Enterprise Minnesota Magazine - Special 2006

Helping Manufacturing Enterprises Grow Profitably

    

Ones to Watch

 

A look at five diverse companies with at least one element in common: They’re healthy and primed for success, thanks to pioneering products, services, and approaches.

 

 

A Very Big Fish

 

Danville Signal Processing flourishes in the expanding DSP market.

 

 

BY BRIAN LIEB

 

Al Clark, Danville Signal ProcessingSome companies seek competitive advantage through size. They have wide arrays of expertise and produce disparate products in order to compete in the vast ocean of global competition.

 

Others succeed in smaller bodies of water. Meet Cannon Falls-based Danville Signal Processing Inc., a very big fish in a small pond—the SHARC-embedded digital signal processing (DSP) board pond, to be precise.

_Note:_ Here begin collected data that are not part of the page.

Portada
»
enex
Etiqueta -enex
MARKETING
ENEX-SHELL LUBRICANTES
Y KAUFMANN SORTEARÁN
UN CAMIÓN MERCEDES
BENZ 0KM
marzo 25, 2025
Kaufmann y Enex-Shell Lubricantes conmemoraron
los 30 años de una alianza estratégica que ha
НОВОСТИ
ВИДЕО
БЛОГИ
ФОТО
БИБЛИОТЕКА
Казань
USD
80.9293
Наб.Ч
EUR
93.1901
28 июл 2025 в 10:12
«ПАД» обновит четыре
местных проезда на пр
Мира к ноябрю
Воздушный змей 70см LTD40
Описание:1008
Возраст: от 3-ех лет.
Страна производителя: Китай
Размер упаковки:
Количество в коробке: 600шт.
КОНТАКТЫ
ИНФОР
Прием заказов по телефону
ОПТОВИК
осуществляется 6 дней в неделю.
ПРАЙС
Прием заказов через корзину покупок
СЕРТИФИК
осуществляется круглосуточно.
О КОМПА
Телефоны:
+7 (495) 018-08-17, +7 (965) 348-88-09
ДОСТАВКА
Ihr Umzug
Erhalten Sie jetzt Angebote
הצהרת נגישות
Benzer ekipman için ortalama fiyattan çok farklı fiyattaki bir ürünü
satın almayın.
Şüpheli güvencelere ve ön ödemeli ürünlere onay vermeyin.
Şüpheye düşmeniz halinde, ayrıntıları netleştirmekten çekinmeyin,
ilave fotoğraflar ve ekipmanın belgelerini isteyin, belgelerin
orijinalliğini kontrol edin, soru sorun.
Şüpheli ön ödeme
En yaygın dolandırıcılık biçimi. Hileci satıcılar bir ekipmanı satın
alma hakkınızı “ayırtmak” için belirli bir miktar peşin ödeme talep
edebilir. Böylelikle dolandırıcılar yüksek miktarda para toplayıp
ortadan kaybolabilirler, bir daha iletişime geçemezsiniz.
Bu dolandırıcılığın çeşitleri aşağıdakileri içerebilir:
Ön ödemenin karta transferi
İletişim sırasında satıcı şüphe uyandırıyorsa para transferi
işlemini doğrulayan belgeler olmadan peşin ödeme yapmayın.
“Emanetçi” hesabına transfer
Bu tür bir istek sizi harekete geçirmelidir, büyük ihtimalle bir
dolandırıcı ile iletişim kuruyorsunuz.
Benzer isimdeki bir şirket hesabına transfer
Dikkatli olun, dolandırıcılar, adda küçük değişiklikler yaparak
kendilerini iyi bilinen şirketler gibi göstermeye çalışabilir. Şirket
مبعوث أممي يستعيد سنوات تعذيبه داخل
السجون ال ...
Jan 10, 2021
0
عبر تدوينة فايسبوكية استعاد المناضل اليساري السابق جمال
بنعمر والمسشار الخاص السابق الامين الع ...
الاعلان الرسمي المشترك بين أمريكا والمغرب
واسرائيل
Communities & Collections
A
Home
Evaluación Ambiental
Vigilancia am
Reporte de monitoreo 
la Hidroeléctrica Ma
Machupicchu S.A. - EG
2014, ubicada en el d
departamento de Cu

What are SHARC-embedded DSP boards? DSP is the processing of digital signals—filtering them to improve signal quality or extract important information—and it is a core technology in cell phones, home theater systems, medical devices, audio equipment, and computers. SHARC DSP boards are specific floating point processors that are embedded in DSP-reliant products—cell phones, for example.

 

Danville develops and manufactures DSP products for markets worldwide, concentrating on digital audio—speech and telephony, tone suppression, and noise reduction. “We focus on a few core competencies and outsource everything else,” says company founder and CEO Al Clark. “And each year the pond gets a little larger and we get a little bigger.”

 

Clark founded Danville Signal Processing in 1998 with his wife, Lori Ann, who serves as the company’s chief operating officer. Their first major sale was for a tone-suppression system to the Anchorage, Alaska, air traffic control center. “Air traffic control communication systems are large and complex,” explains Clark. “Occasionally, technicians maintaining these systems make a mistake and inadvertently route a test signal directly to an air traffic controller’s headset.”

 

That’s where trouble can start. The signals can cause permanent hearing damage, leading to millions of dollars in missed work time and injury claims. Clark engineered a tone-suppression system—once the only system of its kind—that eliminated the loud test tones while allowing the passage of normal voice communications between pilots and air traffic controllers.

 

SHIFTING FOCUS

 

The company continues to sell air traffic control tone suppression systems, but its focus has shifted to engineering DSP boards and systems. Danville has partnered with one of the larger DSP chip manufacturers, Norwood, Mass.-based Analog Devices, to produce SHARC-embedded DSP boards that are used in high-performance audio systems and in a wide variety of other industrial applications. “In most cases, our customers are manufacturing products that are very specialized,” says Clark. “They may only sell 25 to 100 systems a year. This makes our boards attractive to these companies since it is cheaper—and safer—to use our boards than design and manufacture their own.”

 

In 2000 the Clarks moved to a hobby farm in rural Cannon Falls, and two years later relocated the company from a facility in Rosemount to a 5,000-square-foot building on the farm. The rationale for the move was simple. “One day, I got tired of five traffic lights where we once had one,” says Clark, noting how the area has grown rapidly in recent years.

 

The location isn’t far from the infrastructure of the Twin Cities—roughly 35 miles south of St. Paul—yet gives the Clarks the benefits of rural living. “We have a broadband Internet connection and UPS knows where to find us,” Clark says. “And Google is our friend.”

 

As the use of and need for DSP solutions continues to grow, the company looks poised for more success. “In the last few years, most of our products have been board level,” says Clark. “But many of our new products will be complete turnkey solutions. This will broaden our scope to sell to companies that may be software-only providers, or perhaps to companies that have only minimal electronic expertise.”

 

Still, the company will focus on a finite number of core competencies and outsource everything else. That strategy of honing a niche within the broad DSP market has helped Danville Signal Processing become a very big fish in a small pond. “All businesses need to be able to answer a simple question: ‘How do we add value?’” says Clark. “If you can’t answer this question, you probably don’t have a business.”

 


 

In Sickness and in Health

 

Ten years ago, Minneapolis-based Spanlink Communications gambled on an unproven but promising new telecommunications technology. Today the company is reaping the benefits.

 

 

BY SARA GILBERT

 

Brett Shockley, Spanlink CommunicationsIt was Aug. 8, 1988—8/8/88—when Brett Shockley and his partners officially filed the papers incorporating Spanlink Communications. When that date flashed across the screen during a presentation Shockley was making to the Chinese American Information Storage Association last summer, everyone in the room cheered.

 

“They told me that it was a very lucky number,” Shockley, the CEO of Spanlink, says. “I guess that’s a good sign.”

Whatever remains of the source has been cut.